Sono a casa... finalmente sono a casa...

Poi aprì gli occhi e la realtà ebbe il sopravvento. Nulla di quello che aveva visto esisteva più. I boschi erano stati divorati dal deserto, abbattuti dai fammin per costruire armi e far posto alle caserme. I prati e i fiori erano stati soffocati dal fumo. L’acqua pura e l’aria limpida erano state risucchiate dal Tiranno. Anni di dominio di quel mostro avevano spazzato via tutto quanto vi era di bello in quella regione, neppure il ricordo era rimasto. Gli unici brandelli di memoria erano affidati a Nihal, che poteva vedere quei luoghi con lo sguardo di chi un tempo vi aveva vissuto.

«Nihal, che hai?» chiese Sennar preoccupato.

Nihal si riscosse. Sentì le guance bagnate e si accorse di aver iniziato a piangere. Si asciugò gli occhi con il dorso della mano e indicò lontano, verso la palude. «Là sorgeva Seferdi, la capitale, la Bianca. Si diceva che il cristallo del palazzo reale fosse il più lucente di tutto il Mondo Emerso e che lo si vedesse brillare a leghe di distanza.» Indicò un altro punto. «Laggiù c’era la Foresta di Bersith, che Nammen amava.»

«Tu come lo sai?» chiese Sennar in un sussurro.

«L’ho visto, tramite gli spiriti. Che hanno fatto della mia Terra?»

Sennar andò da lei e la abbracciò.

Per scendere a valle presero ogni precauzione, cercarono i sentieri meno battuti e le vie più impervie. Avrebbero allungato il cammino, ma era il modo più sicuro. A quel che avevano visto, l’immensa pianura che ora era la Terra dei Giorni brulicava di fammin.

Impiegarono un giorno in più di marcia e quando calò la sera si rifugiarono in una caverna buia e umida, che avevano individuato nel fianco della montagna. Lì Nihal si apprestò a interpellare il talismano. Le fu difficile concentrarsi, perché le voci che le riempivano la testa erano diventate incessanti. Alla fine riuscì a vedere la direzione da seguire.

«Nel deserto, un palazzo... ancora a est.»

«Fantastico, questa Terra è tutta un deserto...» commentò Sennar. «Soltanto per raggiungere questo maledetto posto ci abbiamo messo due settimane. E si gela, nonostante sia primavera.»

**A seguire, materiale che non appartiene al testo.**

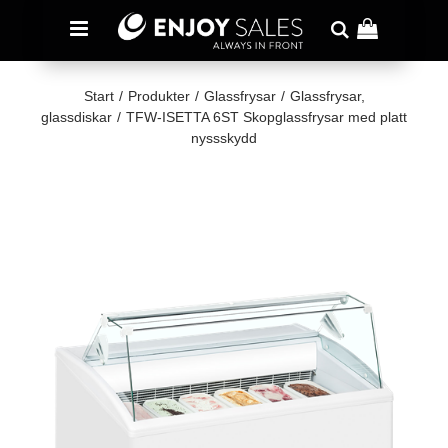
Start
/
Produkter
/
Glassfrysar
/
Glassfrysar,
glassdiskar
/
TFW-ISETTA 6ST Skopglassfrysar med platt
nyssskydd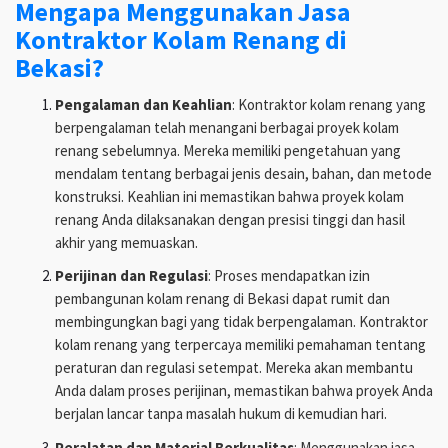
Mengapa Menggunakan Jasa
Kontraktor Kolam Renang di
Bekasi?
Pengalaman dan Keahlian
: Kontraktor kolam renang yang
berpengalaman telah menangani berbagai proyek kolam
renang sebelumnya. Mereka memiliki pengetahuan yang
mendalam tentang berbagai jenis desain, bahan, dan metode
konstruksi. Keahlian ini memastikan bahwa proyek kolam
renang Anda dilaksanakan dengan presisi tinggi dan hasil
akhir yang memuaskan.
Perijinan dan Regulasi
: Proses mendapatkan izin
pembangunan kolam renang di Bekasi dapat rumit dan
membingungkan bagi yang tidak berpengalaman. Kontraktor
kolam renang yang terpercaya memiliki pemahaman tentang
peraturan dan regulasi setempat. Mereka akan membantu
Anda dalam proses perijinan, memastikan bahwa proyek Anda
berjalan lancar tanpa masalah hukum di kemudian hari.
Peralatan dan Material Berkualitas
: Menggunakan jasa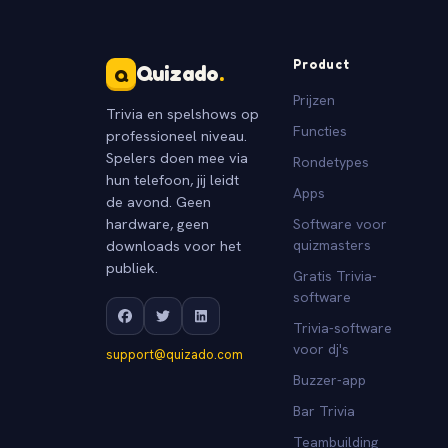
Product
Quizado
.
Q
Prijzen
Trivia en spelshows op
Functies
professioneel niveau.
Spelers doen mee via
Rondetypes
hun telefoon, jij leidt
Apps
de avond. Geen
hardware, geen
Software voor
downloads voor het
quizmasters
publiek.
Gratis Trivia-
software
Trivia-software
voor dj's
support@quizado.com
Buzzer-app
Bar Trivia
Teambuilding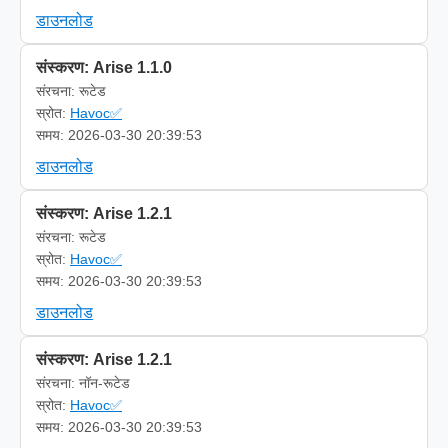
डाउनलोड
संस्करण: Arise 1.1.0
संरचना: रूटेड
स्रोत:
Havoc✅
समय: 2026-03-30 20:39:53
डाउनलोड
संस्करण: Arise 1.2.1
संरचना: रूटेड
स्रोत:
Havoc✅
समय: 2026-03-30 20:39:53
डाउनलोड
संस्करण: Arise 1.2.1
संरचना: नॉन-रूटेड
स्रोत:
Havoc✅
समय: 2026-03-30 20:39:53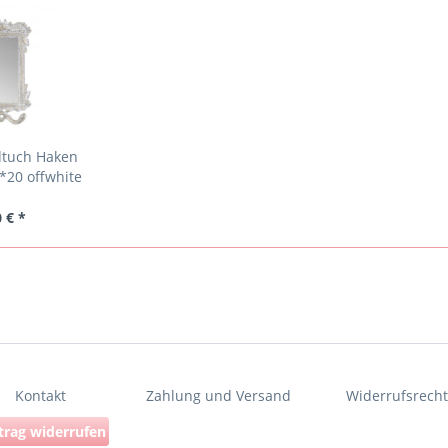
dtuch Haken
*20 offwhite
 € *
Kontakt
Zahlung und Versand
Widerrufsrech
trag widerrufen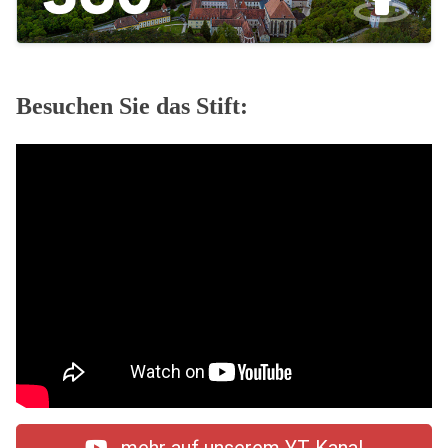
Besuchen Sie das Stift: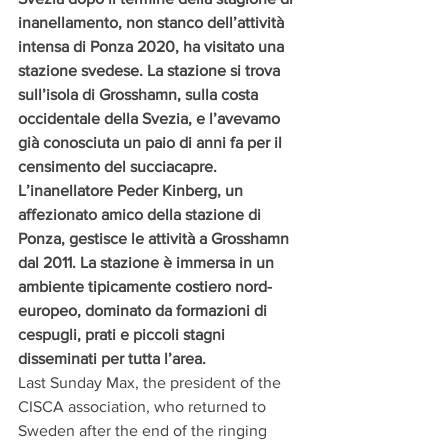
inanellamento, non stanco dell’attività 
intensa di Ponza 2020, ha visitato una 
stazione svedese. La stazione si trova 
sull’isola di Grosshamn, sulla costa 
occidentale della Svezia, e l’avevamo 
già conosciuta un paio di anni fa per il 
censimento del succiacapre. 
L’inanellatore Peder Kinberg, un 
affezionato amico della stazione di 
Ponza, gestisce le attività a Grosshamn 
dal 2011. La stazione è immersa in un 
ambiente tipicamente costiero nord-
europeo, dominato da formazioni di 
cespugli, prati e piccoli stagni 
disseminati per tutta l’area.
Last Sunday Max, the president of the 
CISCA association, who returned to 
Sweden after the end of the ringing 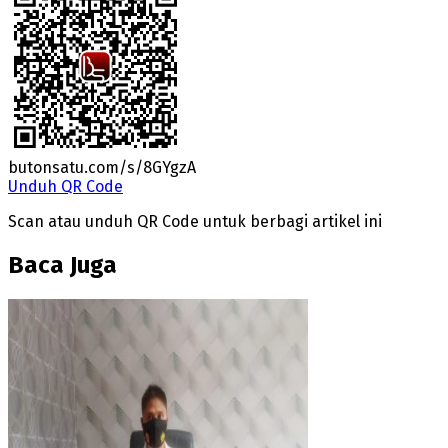
butonsatu.com/s/8GYgzA
Unduh QR Code
Scan atau unduh QR Code untuk berbagi artikel ini
Baca Juga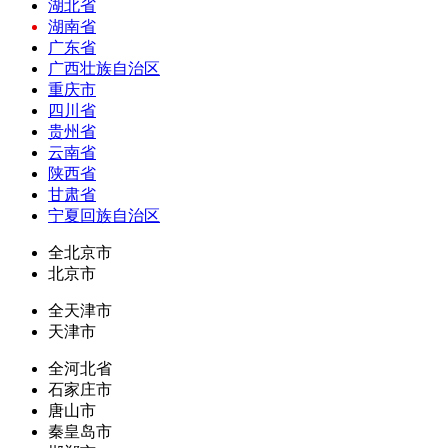
湖北省
湖南省
广东省
广西壮族自治区
重庆市
四川省
贵州省
云南省
陕西省
甘肃省
宁夏回族自治区
全北京市
北京市
全天津市
天津市
全河北省
石家庄市
唐山市
秦皇岛市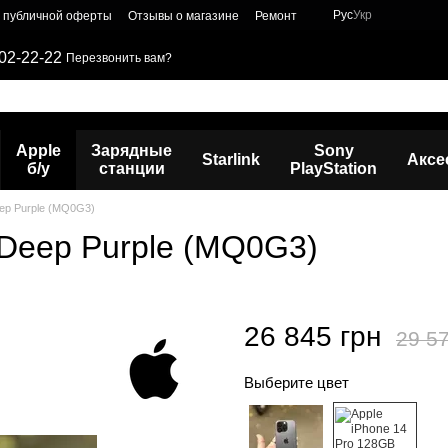
Рус
Укр
р публичной оферты
Отзывы о магазине
Ремонт
02-22-22
Перезвонить вам?
Apple
Зарядные
Sony
Starlink
Аксе
б/у
станции
PlayStation
eep Purple (MQ0G3)
 Deep Purple (MQ0G3)
26 845 грн
29 57
Выберите цвет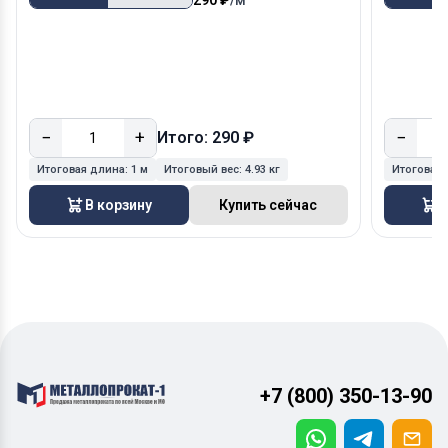
−
+
−
Итого: 290 ₽
Итоговая длина:
1 м
Итоговый вес:
4.93 кг
Итоговая
В корзину
Купить сейчас
В
+7 (800) 350-13-90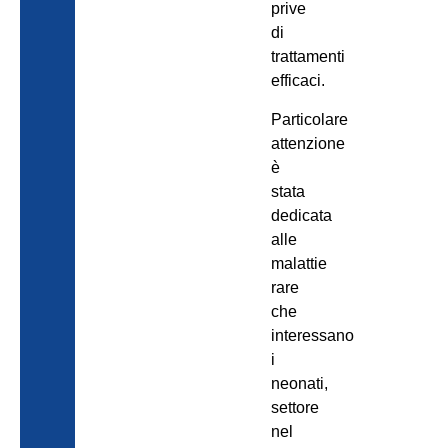
prive
di
trattamenti
efficaci.
Particolare
attenzione
è
stata
dedicata
alle
malattie
rare
che
interessano
i
neonati,
settore
nel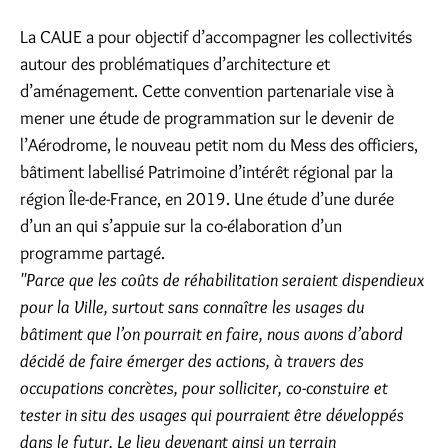
La CAUE a pour objectif d’accompagner les collectivités
autour des problématiques d’architecture et
d’aménagement. Cette convention partenariale vise à
mener une étude de programmation sur le devenir de
l’Aérodrome, le nouveau petit nom du Mess des officiers,
bâtiment labellisé Patrimoine d’intérêt régional par la
région Île-de-France, en 2019. Une étude d’une durée
d’un an qui s’appuie sur la co-élaboration d’un
programme partagé.
"Parce que les coûts de réhabilitation seraient dispendieux
pour la Ville, surtout sans connaître les usages du
bâtiment que l’on pourrait en faire, nous avons d’abord
décidé de faire émerger des actions, à travers des
occupations concrètes, pour solliciter, co-constuire et
tester in situ des usages qui pourraient être développés
dans le futur. Le lieu devenant ainsi un terrain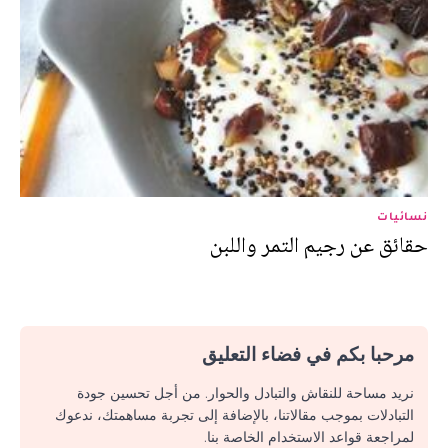
نسائيات
حقائق عن رجيم التمر واللبن
مرحبا بكم في فضاء التعليق
نريد مساحة للنقاش والتبادل والحوار. من أجل تحسين جودة
التبادلات بموجب مقالاتنا، بالإضافة إلى تجربة مساهمتك، ندعوك
لمراجعة قواعد الاستخدام الخاصة بنا.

Decisero che avrebbero costeggiato le montagne fino a lasciarsi alle spalle le città e raggiungere le prime propaggini del deserto. Durante i primi giorni di cammino si sentirono sicuri, sembrava che a ridosso dei Monti della Sershet non vi fossero né guardie né villaggi, solo zone desolate.

Col passare del tempo, Nihal era sempre più scostante e distratta. Quando Sennar cercava di rivolgerle la parola, la mezzelfo rispondeva a monosillabi. Non riusciva più a scacciare le voci, le parlavano in continuazione. Era come un canto, un suono ritmato che scandiva i suoi passi e di cui spesso non capiva neppure il significato. Erano parole, voci, sospiri, urla a volte, frasi sconnesse che raccontavano storie di morte e stragi. Quando calava la notte e riusciva ad assopirsi, i sogni la tormentavano al punto che aspettava con ansia i suoi turni di guardia.

Quando Nihal immaginava il deserto, pensava a tramonti vermigli su mari di sabbia increspata dalle dune, a un luogo desolato, ma di una bellezza particolare e selvaggia.

Il luogo in cui giunsero all’alba del quinto giorno di marcia, però, era ben diverso. Qua e là si ergeva qualche duna, ma per lo più era un terreno duro e arido, ricoperto di ciottoli grigi. Anche la scarsa vegetazione aveva un che di minaccioso. Erano piante marroncine o verde acido, ricoperte di lunghe spine e di strani fiori. Si allungavano verso il cielo plumbeo in forme grottesche e proiettavano sul terreno ombre lugubri.